19 pages 38 minutes read

To Elsie

Fiction | Poem | Adult | Published in 1945

A modern alternative to SparkNotes and CliffsNotes, SuperSummary offers high-quality Study Guides with detailed chapter summaries and analysis of major themes, characters, and more.

Background

Authorial Context

“To Elsie” was written when William Carlos Williams was 40 years old, although it was still one of his earlier works; unlike many other poets, Williams lived out the majority of his poetry career later in life. The title refers to a real person, Elsie Borden, who was a nursemaid with a mental disability sent by an orphanage to work for Williams and his family. The poem then takes on an autobiographical quality as the speaker refers to “some hard-pressed / house in the suburbs— / some doctor's family” (Lines 38-40). The first-person pronouns as the speaker considers their place in the world reflect Williams’s own new understanding.

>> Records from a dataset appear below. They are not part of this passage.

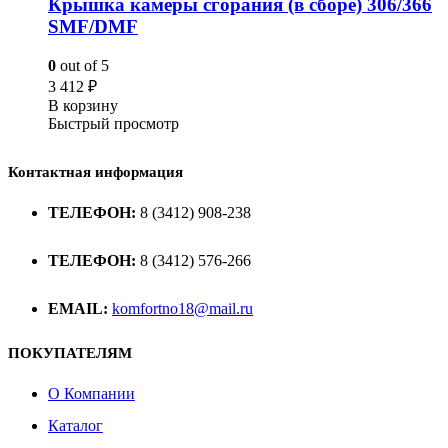
Крышка камеры сгорания (в сборе) 306/366
SMF/DMF
0
out of 5
3 412
₽
В корзину
Быстрый просмотр
Контактная информация
ТЕЛЕФОН:
8 (3412) 908-238
ТЕЛЕФОН:
8 (3412) 576-266
EMAIL:
komfortno18@mail.ru
ПОКУПАТЕЛЯМ
О Компании
Каталог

Williams was raised in a comfortable, middle-class environment and was given opportunities that many of those alluded to in “To Elsie” never would. However, his role as a community doctor allowed him insight into a wide range of lives. He saw births, deaths, arguments, reconciliations, and tensions of all kinds that would go on to inspire his poetry. This gave him perhaps a more comprehensive and compassionate view into other social classes than he would have had otherwise. This poem explores the “depraved” and the “degenerate” from the perspective of one outside their periphery, though one who finds themselves ultimately constrained by the same social fractures. The poet was socially conscious and deeply aware of his environment, which he sought to capture in the distinctive language of his work. 

Historical Context

The early 1920s, the period during which this poem was written, brought an unprecedented shift towards consumerism, modernization, and avarice. Middle- and lower-class workers embraced a whole new world of opportunity brought on by electric advances and efficient assembly lines. Automobiles in particular, which Williams alludes to at the very end of the poem, were suddenly accessible to the common man for the very first time. This period also introduced a range of beauty products and appliances carried by aggressively cheerful advertising that altered the country’s baseline state of need to one of constant want.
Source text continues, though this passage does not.